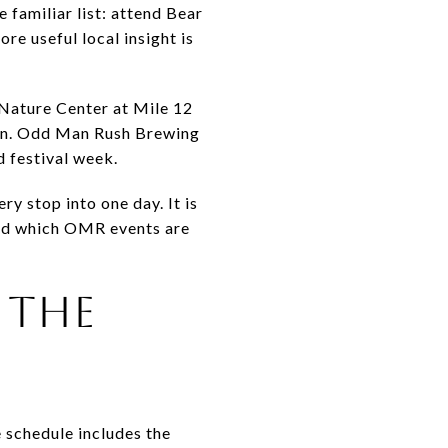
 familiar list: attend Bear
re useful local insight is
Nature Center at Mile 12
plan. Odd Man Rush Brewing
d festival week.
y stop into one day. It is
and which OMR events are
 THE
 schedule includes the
******************************
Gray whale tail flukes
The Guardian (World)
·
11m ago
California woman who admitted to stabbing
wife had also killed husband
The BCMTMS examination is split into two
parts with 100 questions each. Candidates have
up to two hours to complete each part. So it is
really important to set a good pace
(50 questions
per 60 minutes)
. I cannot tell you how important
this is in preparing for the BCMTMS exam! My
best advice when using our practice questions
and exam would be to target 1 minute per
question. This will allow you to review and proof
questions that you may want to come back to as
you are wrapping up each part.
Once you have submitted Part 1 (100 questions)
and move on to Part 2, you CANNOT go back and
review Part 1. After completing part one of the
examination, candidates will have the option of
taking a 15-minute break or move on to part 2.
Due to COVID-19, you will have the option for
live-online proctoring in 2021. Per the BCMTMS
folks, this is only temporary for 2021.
******************************
> [Task objective]:
The lines to extract from the data above begin with the line containing "plan. Odd Man Rush Brewing" and end with the line containing "schedule includes the". Extract them exactly, including both.

> [Expected answer]:
plan. Odd Man Rush Brewing
d festival week.
y stop into one day. It is
and which OMR events are
 THE
 schedule includes the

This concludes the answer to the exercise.